Microsoft’s results beat analysts estimates, based on strong cloud growth

Microsoft beat Wall Street estimates for revenue and profit in its first quarter today, as more businesses signed up for its Azure cloud computing services and Office 365 software. The company’s shares, up more than 21% over the past 12 months, rose 2.5% in after-hours trading.

“We are off to a great start in fiscal 2019, a result of our innovation and the trust customers are placing in us to power their digital transformation,” said Satya Nadella, Microsoft’s chief executive. “We’re excited to help our customers build the digital capability they need to thrive and grow, with a business model that is fundamentally aligned to their success.”

Much of Microsoft’s recent growth has been fueled by its cloud computing business, which has benefited from companies rushing to shift their workloads to the cloud to cut data storage and software costs.

Azure has an 18% share of the global cloud infrastructure market, making it the second-biggest provider of cloud services after Amazon Web Services, according to April estimates by research firm Canalys.

However, the company’s flagship cloud product recorded slower growth from the previous quarter. Revenue growth in the first quarter ended September was 76%, down from 89% in the fourth quarter. Microsoft’s focus on fast-growing cloud applications and platforms is helping it beat slowing demand for personal computers that has hurt sales of its Windows operating system.

Revenue from Microsoft’s personal computing division, its largest by revenue, rose 14.6% percent to $10.75bn. That figure beat the analyst estimate of $10.13bn.

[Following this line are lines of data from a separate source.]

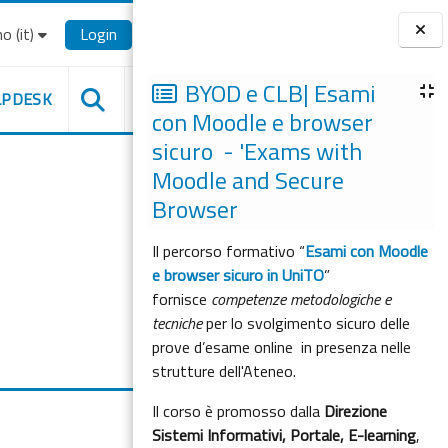
o ‎(it)‎
Login
Blocchi
BYOD e CLB| Esami
LPDESK
con Moodle e browser
sicuro - 'Exams with
Moodle and Secure
Browser
Il percorso formativo “
Esami con Moodle
e browser sicuro in UniTO
”
fornisce
competenze metodologiche e
tecniche
per lo svolgimento sicuro delle
prove d’esame online in presenza nelle
strutture dell'Ateneo.
Il corso è promosso dalla
Direzione
Sistemi Informativi, Portale, E-learning
,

The unit includes Windows software, Xbox gaming consoles, online search advertising and Surface personal computers. Revenue at its productivity and business processes unit, which includes Office 365, rose 18.6% to $9.77bn, topping analysts’ average expectation of $9.40bn, according to Refinitiv data.

Overall, the company’s revenue rose to $29.08bn from $24.54bn, which was above analysts’ average estimate of $27.90bn, according to Refinitiv.